Talks are continuing this week between IAG and the interdepartmental group appointed by Minister Donohoe to assess the company’s takeover approach, which has the backing of the Aer Lingus board.

Speaking this Wednesday, Ms Hynes said: “our focus in relation to Shannon-Heathrow connectivity is on ensuring safeguards are in place that will not alone protect connectivity but enable us grow services and passenger numbers with the airline at Shannon”.

“We have already made it clear in contacts with the Interdepartmental Working Group that we would happily negotiate a 10-year deal now with IAG on connectivity and airport related charges. Such an arrangement would provide certainty for both parties and would be beneficial for the airline, Shannon and the regional and national economy,” Ms Hynes stated.

The board of Aer Lingus has backed the takeover offer, which IAG says will not be formalised unless the backing of the government is also secured.

This Wednesday, meanwhile, James Hogan, CEO of Etihad Airways, indicated the Gulf carrier would be willing to sell its 4% stake in Aer Lingus to IAG.

Industry commentators have grown increasingly confident in their predictions that agreement will be reached between the government and IAG.

This is despite Transport Minister Paschal Donohoe’s apparent rejection of the existing IAG offer last month. In a statement at that time, Minister Donohoe urged IAG to extend the five-year guarantee on Heathrow landing slots at Irish airports and also called upon the airline to spell out its growth plans for Shannon and Cork.

According to industry analysts, one of the reasons Mr Walsh is so reluctant to extend the guarantee beyond five years is anxiety over tying the company down to such a long tenure in Shannon without having a deal on landing charges into the future.

Analysts who have spoken to the Financial Times have suggested that a cap on landing charges at Irish airports could be a way for IAG to extend the shelf-life of its guarantee on the Heathrow slots.
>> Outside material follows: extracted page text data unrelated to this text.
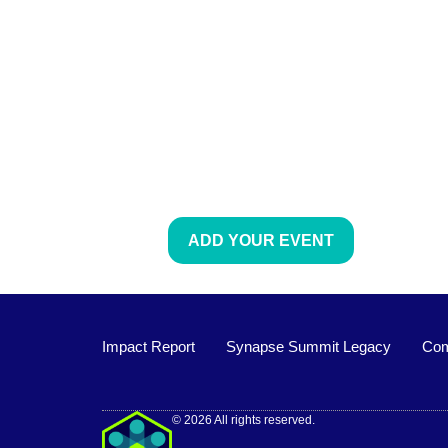
ADD YOUR EVENT
Impact Report
Synapse Summit Legacy
Com
Impact Report
© 2026 All rights reserved.
Synapse Summit Legacy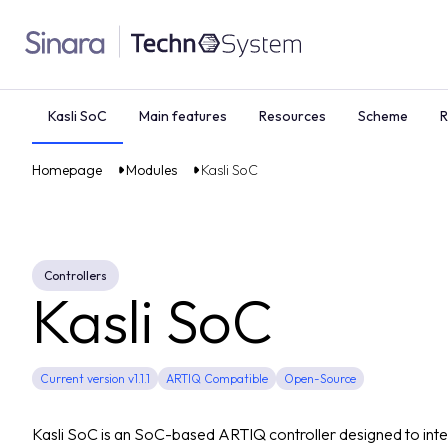
Kasli SoC
Main features
Resources
Scheme
R
Homepage
Modules
Kasli SoC
Controllers
Kasli SoC
Current version v1.1.1
ARTIQ Compatible
Open-Source
Kasli SoC is an SoC-based ARTIQ controller designed to inte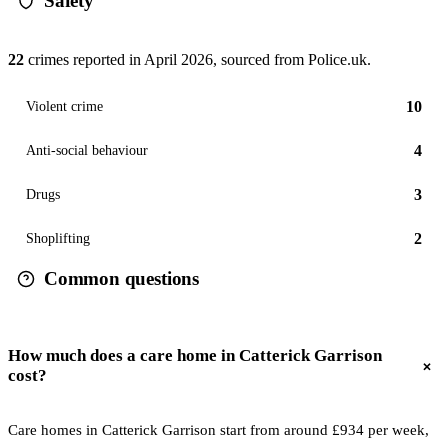
Safety
22
crimes reported in
April 2026
, sourced from Police.uk.
10
Violent crime
4
Anti-social behaviour
3
Drugs
2
Shoplifting
Common questions
How much does a care home in Catterick Garrison
cost?
Care homes in Catterick Garrison start from around £934 per week,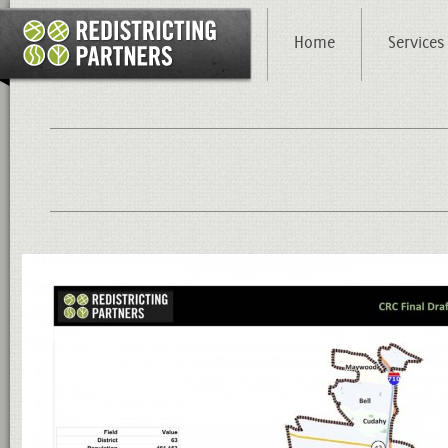
Home
Services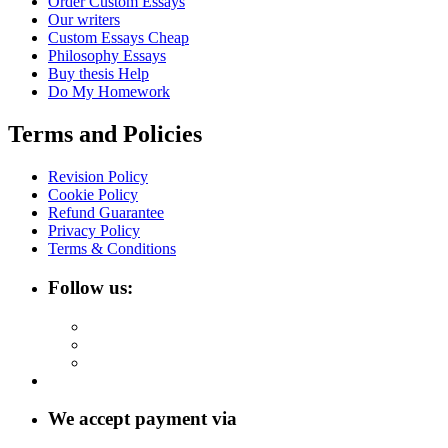
Order Custom Essays
Our writers
Custom Essays Cheap
Philosophy Essays
Buy thesis Help
Do My Homework
Terms and Policies
Revision Policy
Cookie Policy
Refund Guarantee
Privacy Policy
Terms & Conditions
Follow us:
We accept payment via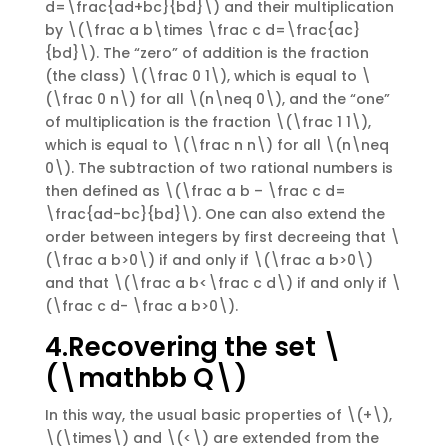
d=\frac{ad+bc}{bd}\) and their multiplication
by \(\frac a b\times \frac c d=\frac{ac}
{bd}\). The “zero” of addition is the fraction
(the class) \(\frac 0 1\), which is equal to \
(\frac 0 n\) for all \(n\neq 0\), and the “one”
of multiplication is the fraction \(\frac 1 1\),
which is equal to \(\frac n n\) for all \(n\neq
0\). The subtraction of two rational numbers is
then defined as \(\frac a b – \frac c d=
\frac{ad-bc}{bd}\). One can also extend the
order between integers by first decreeing that \
(\frac a b>0\) if and only if \(\frac a b>0\)
and that \(\frac a b<\frac c d\) if and only if \
(\frac c d- \frac a b>0\).
4.Recovering the set \
(\mathbb Q\)
In this way, the usual basic properties of \(+\),
\(\times\) and \(<\) are extended from the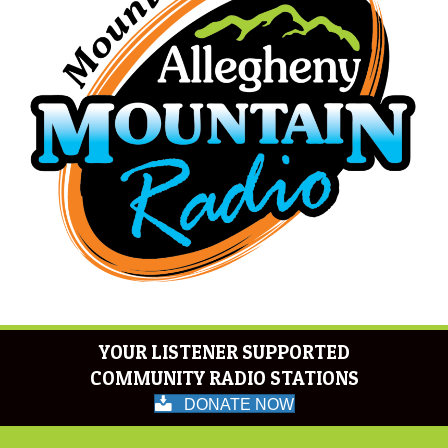
YOUR LISTENER SUPPORTED
COMMUNITY RADIO STATIONS
DONATE NOW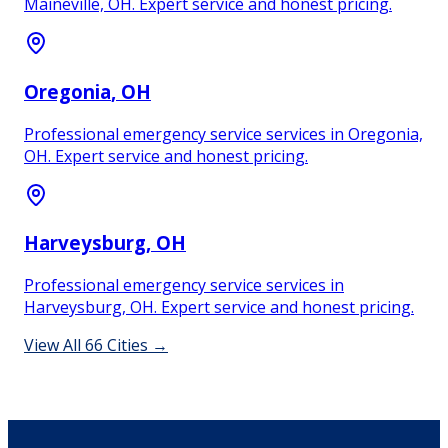
Maineville, OH. Expert service and honest pricing.
Oregonia
, OH
Professional emergency service services in Oregonia,
OH. Expert service and honest pricing.
Harveysburg
, OH
Professional emergency service services in
Harveysburg, OH. Expert service and honest pricing.
View All
66
Cities →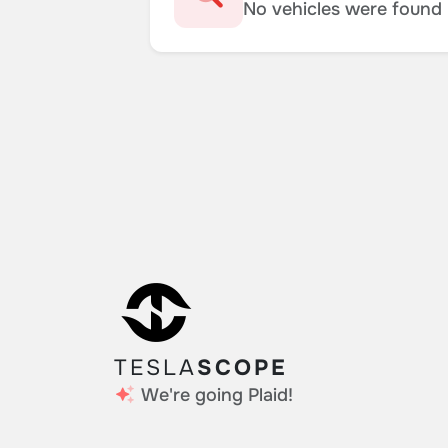
No vehicles were found m
TESLA
SCOPE
We're going Plaid!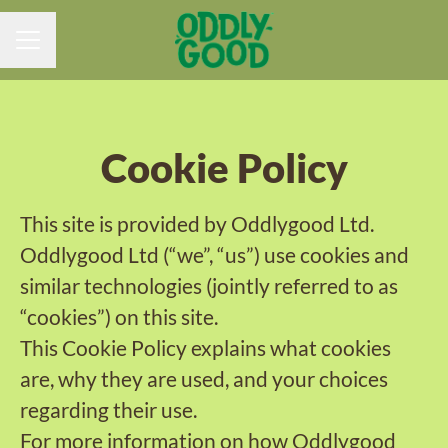
CAREER MENU
Cookie Policy
This site is provided by Oddlygood Ltd.
Oddlygood Ltd (“we”, “us”) use cookies and
similar technologies (jointly referred to as
“cookies”) on this site.
This Cookie Policy explains what cookies
are, why they are used, and your choices
regarding their use.
For more information on how Oddlygood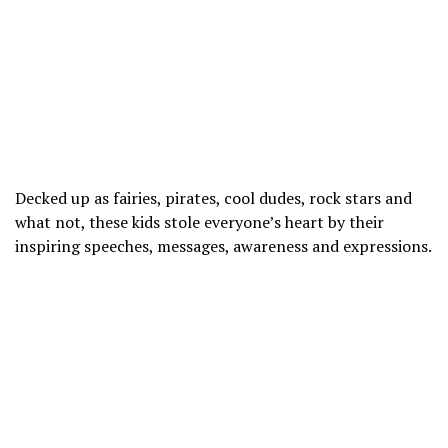
Decked up as fairies, pirates, cool dudes, rock stars and
what not, these kids stole everyone’s heart by their
inspiring speeches, messages, awareness and expressions.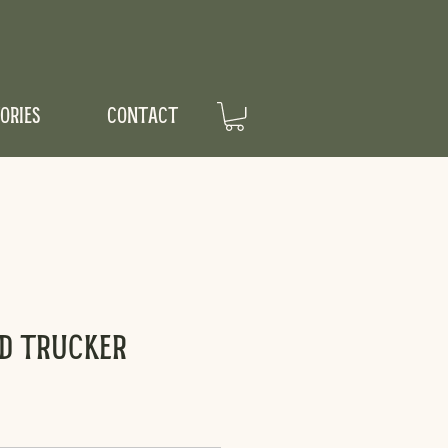
ORIES
CONTACT
d Trucker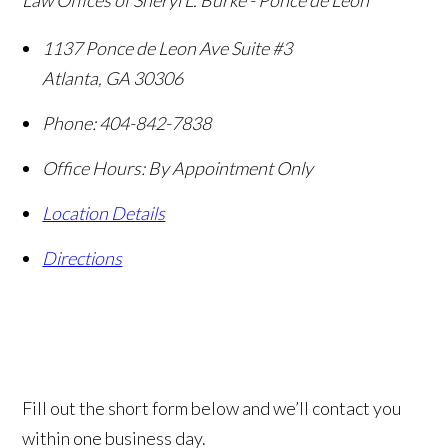
Law Offices of Sheryl L. Burke - Ponce de Leon
1137 Ponce de Leon Ave Suite #3
Atlanta
,
GA
30306
Phone:
404-842-7838
Office Hours:
By Appointment Only
Location Details
Directions
Fill out the short form below and we’ll contact you
within one business day.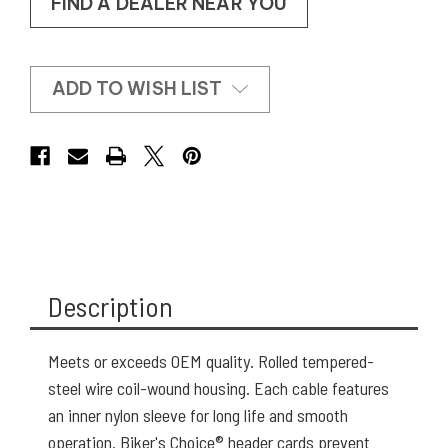
FIND A DEALER NEAR YOU
ADD TO WISH LIST
Description
Meets or exceeds OEM quality. Rolled tempered-
steel wire coil-wound housing. Each cable features
an inner nylon sleeve for long life and smooth
operation. Biker's Choice® header cards prevent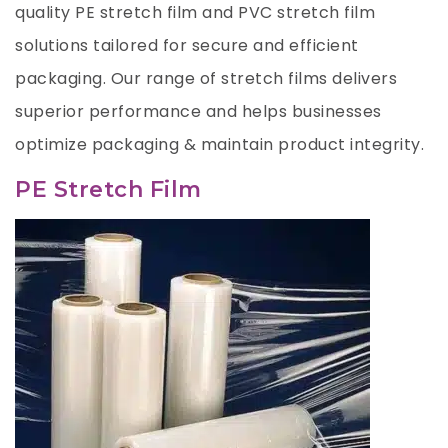
quality PE stretch film and PVC stretch film
solutions tailored for secure and efficient
packaging. Our range of stretch films delivers
superior performance and helps businesses
optimize packaging & maintain product integrity.
PE Stretch Film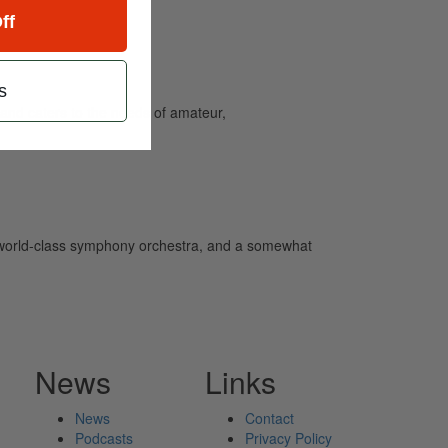
ff
s
and caters to the needs of amateur,
world-class symphony orchestra, and a somewhat
News
Links
News
Contact
Podcasts
Privacy Policy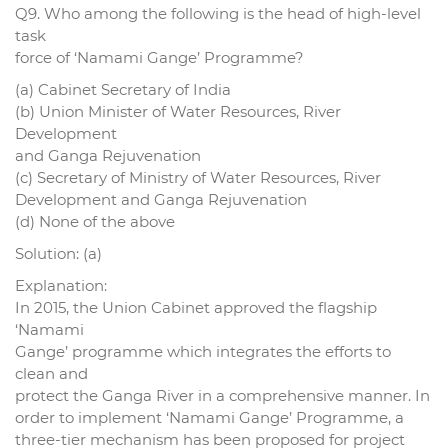
Q9. Who among the following is the head of high-level
task
force of ‘Namami Gange’ Programme?
(a) Cabinet Secretary of India
(b) Union Minister of Water Resources, River
Development
and Ganga Rejuvenation
(c) Secretary of Ministry of Water Resources, River
Development and Ganga Rejuvenation
(d) None of the above
Solution: (a)
Explanation:
In 2015, the Union Cabinet approved the flagship
‘Namami
Gange’ programme which integrates the efforts to
clean and
protect the Ganga River in a comprehensive manner. In
order to implement ‘Namami Gange’ Programme, a
three-tier mechanism has been proposed for project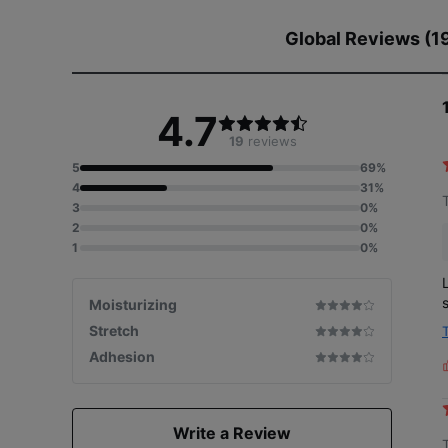
Global Reviews (1
4.7
19
reviews
5
69%
4
31%
3
0%
2
0%
1
0%
Moisturizing
Stretch
Adhesion
L
i
Write a Review
s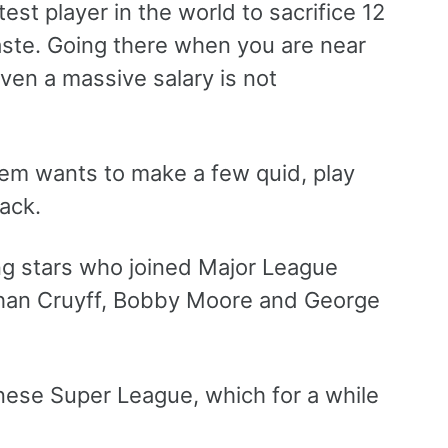
est player in the world to sacrifice 12
aste. Going there when you are near
iven a massive salary is not
em wants to make a few quid, play
back.
ng stars who joined Major League
Johan Cruyff, Bobby Moore and George
nese Super League, which for a while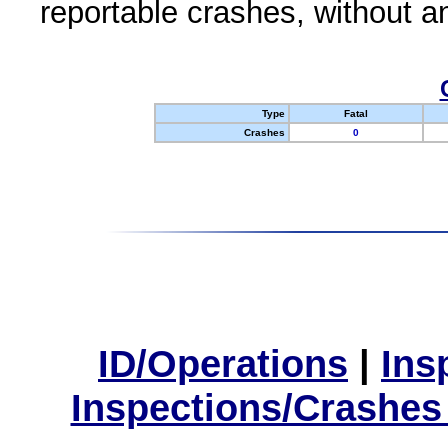
reportable crashes, without an
Type
Fatal
Crashes
0
ID/Operations
|
Ins
Inspections/Crashes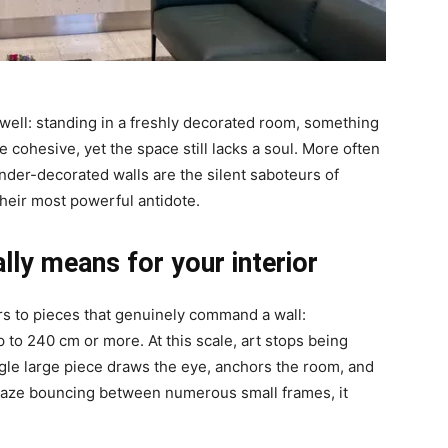
ll: standing in a freshly decorated room, something
are cohesive, yet the space still lacks a soul. More often
under-decorated walls are the silent saboteurs of
 their most powerful antidote.
lly means for your interior
fers to pieces that genuinely command a wall:
 to 240 cm or more. At this scale, art stops being
gle large piece draws the eye, anchors the room, and
r gaze bouncing between numerous small frames, it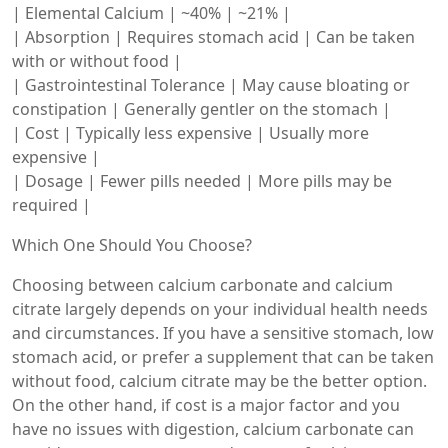
| Elemental Calcium | ~40% | ~21% |
| Absorption | Requires stomach acid | Can be taken
with or without food |
| Gastrointestinal Tolerance | May cause bloating or
constipation | Generally gentler on the stomach |
| Cost | Typically less expensive | Usually more
expensive |
| Dosage | Fewer pills needed | More pills may be
required |
Which One Should You Choose?
Choosing between calcium carbonate and calcium
citrate largely depends on your individual health needs
and circumstances. If you have a sensitive stomach, low
stomach acid, or prefer a supplement that can be taken
without food, calcium citrate may be the better option.
On the other hand, if cost is a major factor and you
have no issues with digestion, calcium carbonate can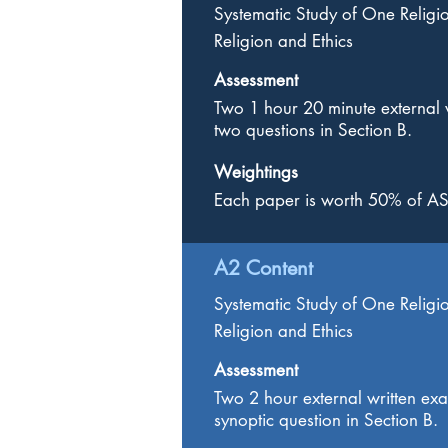
Systematic Study of One Religi
Religion and Ethics
Assessment
Two 1 hour 20 minute external 
two questions in Section B.
Weightings
Each paper is worth 50% of AS
A2 Content
Systematic Study of One Religi
Religion and Ethics
Assessment
Two 2 hour external written ex
synoptic question in Section B.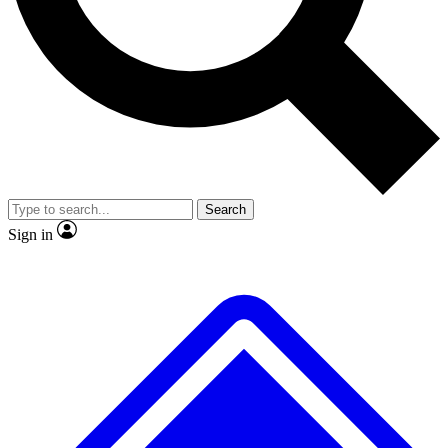
Search
Sign in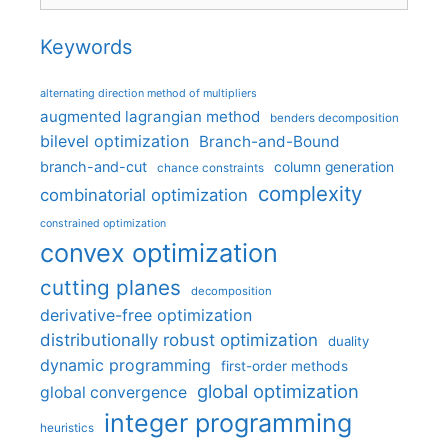
Keywords
alternating direction method of multipliers
augmented lagrangian method
benders decomposition
bilevel optimization
Branch-and-Bound
branch-and-cut
column generation
chance constraints
complexity
combinatorial optimization
constrained optimization
convex optimization
cutting planes
decomposition
derivative-free optimization
distributionally robust optimization
duality
dynamic programming
first-order methods
global optimization
global convergence
integer programming
heuristics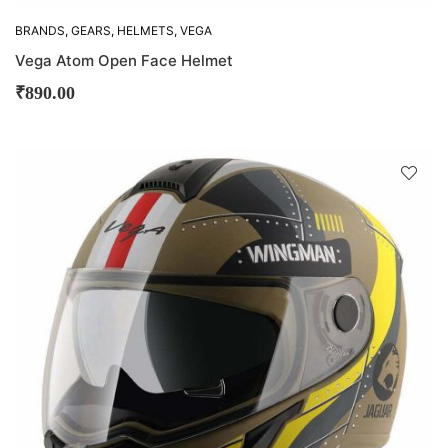
BRANDS
,
GEARS
,
HELMETS
,
VEGA
Vega Atom Open Face Helmet
₹
890.00
D
!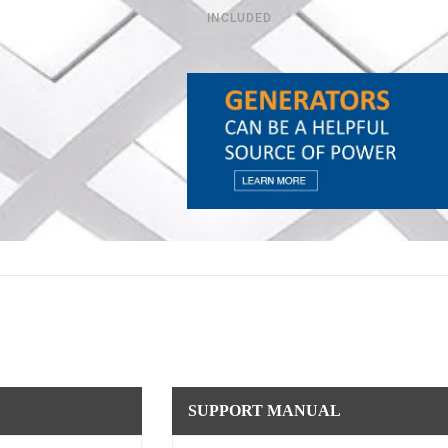
INCLUDED
SUPPORT MANUAL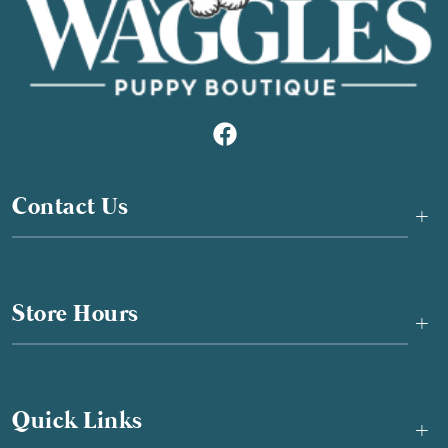
Contact Us
+
Store Hours
+
Quick Links
+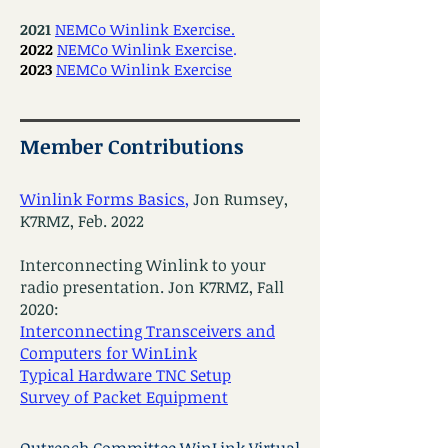
2021
NEMCo Winlink Exercise.
2022
NEMCo Winlink Exercise
.
2023
NEMCo Winlink Exercise
Member Contributions
Winlink Forms Basics
,
Jon Rumsey,
K7RMZ, Feb. 2022
Interconnecting Winlink to your
radio presentation. Jon K7RMZ, Fall
2020:
Interconnecting Transceivers and
Computers for WinLink
Typical Hardware TNC Setup
Survey of Packet Equipment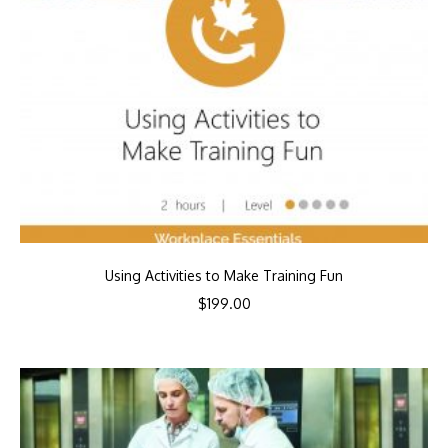
Using Activities to Make Training Fun
$
199.00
Mr Walsh’s sensitivity to the issue of landing charges was made clear during his appearance before the Oireachtas transport committee last month in which he touched upon the Shannon-Heathrow controversy of eight years ago and the more favourable terms made available to Ryanair at that time.

“In 2007, Aer Lingus terminated the Shannon-Heathrow service. I watched that with great interest because the principal reason for it was that Shannon Airport made a deal with a competitor of Aer Lingus to facilitate its entry into the Shannon-London market,” Mr Walsh said.

“The competitor was receiving free services or low charges in Shannon and Aer Lingus was paying the rack rate for services. Aer Lingus was being significantly disadvantaged as a result of a competitor being given much cheaper access to Shannon. Commercially, it is madness.

“I cannot understand why Shannon Airport did what it did at the time,” Mr Walsh said of a deal that was done by the old regime at Shannon before its separation from the DAA two years ago.